We conducted a systematic analysis of factors (manual vs automated and unidimensional vs 3-dimensional size assessment, and impact of different target lesion selection) contributing to variability of response categorization in the Response Evaluation Criteria for Solid Tumors 1.1.
Patients and Methods
A total of 41 female patients (58.1 ± 13.2 years old) with metastatic breast cancer underwent contrast-enhanced thoracoabdominal computed tomography for initial staging and first follow-up after systemic chemotherapy. Data were independently interpreted by 3 radiologists with 5 to 9 years of experience. In addition, response was evaluated by a computer-assisted diagnosis system that allowed automated unidimensional and 3-dimensional assessment of target lesions.

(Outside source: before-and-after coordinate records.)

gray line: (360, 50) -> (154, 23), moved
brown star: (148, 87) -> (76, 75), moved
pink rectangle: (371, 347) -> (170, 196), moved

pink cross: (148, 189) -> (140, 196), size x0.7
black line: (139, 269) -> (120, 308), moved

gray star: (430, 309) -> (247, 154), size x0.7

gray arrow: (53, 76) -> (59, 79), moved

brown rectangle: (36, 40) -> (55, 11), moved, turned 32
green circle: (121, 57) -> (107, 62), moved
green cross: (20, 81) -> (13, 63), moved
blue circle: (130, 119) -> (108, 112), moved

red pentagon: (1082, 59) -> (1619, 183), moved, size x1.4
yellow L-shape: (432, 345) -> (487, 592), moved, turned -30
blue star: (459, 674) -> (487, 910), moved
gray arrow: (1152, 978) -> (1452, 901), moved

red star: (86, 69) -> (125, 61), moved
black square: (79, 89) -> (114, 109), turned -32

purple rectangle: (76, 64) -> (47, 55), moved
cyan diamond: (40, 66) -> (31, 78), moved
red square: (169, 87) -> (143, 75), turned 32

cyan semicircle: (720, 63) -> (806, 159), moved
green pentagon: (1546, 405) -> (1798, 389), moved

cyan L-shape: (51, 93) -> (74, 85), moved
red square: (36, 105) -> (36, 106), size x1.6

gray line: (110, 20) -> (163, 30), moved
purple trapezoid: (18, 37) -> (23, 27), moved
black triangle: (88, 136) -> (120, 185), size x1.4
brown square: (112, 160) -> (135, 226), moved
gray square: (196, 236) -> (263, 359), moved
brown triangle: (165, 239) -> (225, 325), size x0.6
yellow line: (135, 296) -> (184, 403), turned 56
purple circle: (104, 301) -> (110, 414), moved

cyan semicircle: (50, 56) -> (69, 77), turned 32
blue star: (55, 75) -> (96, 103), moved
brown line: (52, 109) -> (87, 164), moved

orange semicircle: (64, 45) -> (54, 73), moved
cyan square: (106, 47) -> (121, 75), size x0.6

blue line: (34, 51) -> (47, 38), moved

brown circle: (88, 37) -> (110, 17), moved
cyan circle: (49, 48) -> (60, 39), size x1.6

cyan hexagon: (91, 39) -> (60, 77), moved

Overall, between-reader agreement was moderate (κ = 0.53), with diverging response classification observed in 19 of 41 patients (46%). In 25 patients, readers had chosen the same, and in 16, readers had chosen different target lesions. Selection of the same target lesions was associated with a 76% rate of agreement (19/25) with regard to response classification; selection of different target lesions was associated with an 81% rate of disagreement (13/16) (P < 0.001). After dichotomizing response classes according to their therapeutic implication in progressive versus nonprogressive, disagreement was observed in 11 of 41 patients (27%) (κ = 0.57). In 9 of these 11 patients, readers had chosen different target lesions. Disagreement rates due to manual versus automated or unidimensional versus volumetric size measurements were less important (11/41 and 6/41; 27% and 15%, respectively).
A major source of variability is not the manual or unidimensional measurement, but the variable choice of target lesions between readers. Computer-assisted diagnosis–based analysis or tumor volumetry can help avoid variability due to manual or unidimensional measurements only but will not solve the problem of target lesion selection.